*** Opening Provided data ***

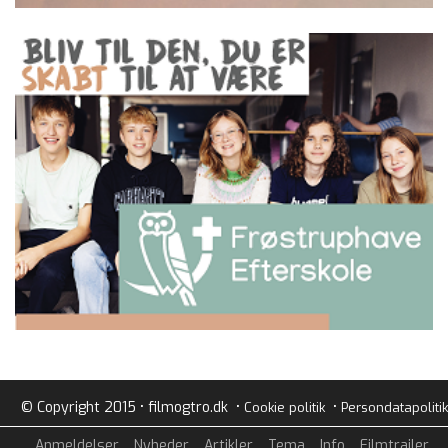
© Copyright 2015 • filmogtro.dk •
•
Cookie politik
Persondatapolitik
Anmeldelser
Nyheder
Artikler
Tema
Info
Filmtrailer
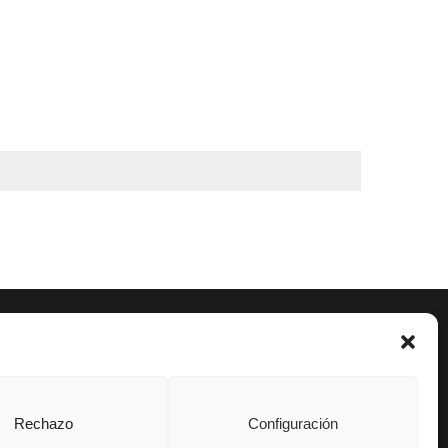
Rechazo
Configuración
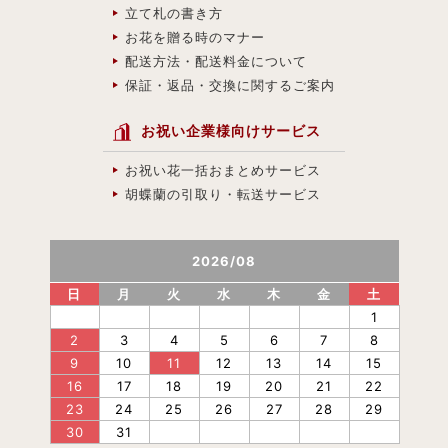
立て札の書き方
お花を贈る時のマナー
配送方法・配送料金について
保証・返品・交換に関するご案内
お祝い企業様向けサービス
お祝い花一括おまとめサービス
胡蝶蘭の引取り・転送サービス
2026
/
08
日
月
火
水
木
金
土
1
2
3
4
5
6
7
8
9
10
11
12
13
14
15
16
17
18
19
20
21
22
23
24
25
26
27
28
29
30
31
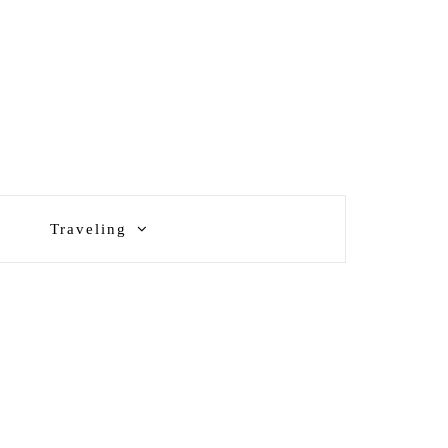
Traveling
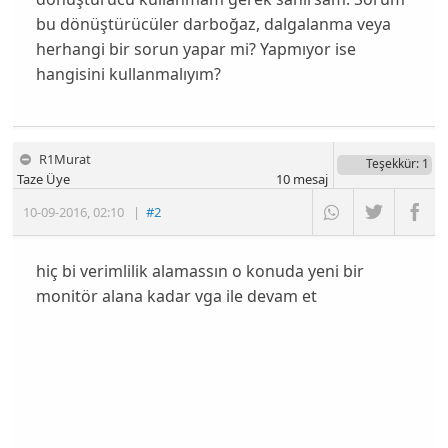
bu dönüştürücüler darboğaz, dalgalanma veya
herhangi bir sorun yapar mi? Yapmıyor ise
hangisini kullanmalıyım?
R1Murat
Teşekkür
: 1
Taze Üye
10
mesaj
10-09-2016
,
02:10
|
#2
hiç bi verimlilik alamassın o konuda yeni bir
monitör alana kadar vga ile devam et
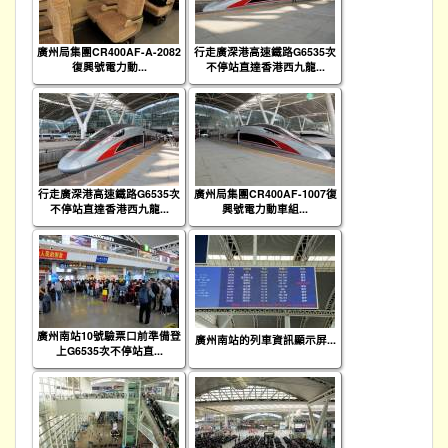
廣州局集團CR400AF-A-2082
行走廣深港高速鐵路G6535次
復興號電力動...
不停站直達香港西九龍...
行走廣深港高速鐵路G6535次
廣州局集團CR400AF-1007復
不停站直達香港西九龍...
興號電力動車組...
廣州南站10號驗票口前準備登
廣州南站的列車資訊顯示屏...
上G6535次不停站直...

*** Closing Provided data ***

◆ How to complete this task: Output the entries above exactly. Do not include the pictures.

◆ Output:
© Copyright 2015 • filmogtro.dk •
•
Cookie politik
Persondatapolitik
Anmeldelser
Nyheder
Artikler
Tema
Info
Filmtrailer
Rechazo
Configuración
立て札の書き方
お花を贈る時のマナー
配送方法・配送料金について
保証・返品・交換に関するご案内
お祝い企業様向けサービス
お祝い花一括おまとめサービス
胡蝶蘭の引取り・転送サービス
2026
/
08
日
月
火
水
木
金
土
1
2
3
4
5
6
7
8
9
10
11
12
13
14
15
16
17
18
19
20
21
22
23
24
25
26
27
28
29
30
31
Traveling
bu dönüştürücüler darboğaz, dalgalanma veya
herhangi bir sorun yapar mi? Yapmıyor ise
hangisini kullanmalıyım?
R1Murat
Teşekkür
: 1
Taze Üye
10
mesaj
10-09-2016
,
02:10
|
#2
hiç bi verimlilik alamassın o konuda yeni bir
monitör alana kadar vga ile devam et
廣州局集團CR400AF-A-2082
行走廣深港高速鐵路G6535次
復興號電力動...
不停站直達香港西九龍...
行走廣深港高速鐵路G6535次
廣州局集團CR400AF-1007復
不停站直達香港西九龍...
興號電力動車組...
廣州南站10號驗票口前準備登
廣州南站的列車資訊顯示屏...
上G6535次不停站直...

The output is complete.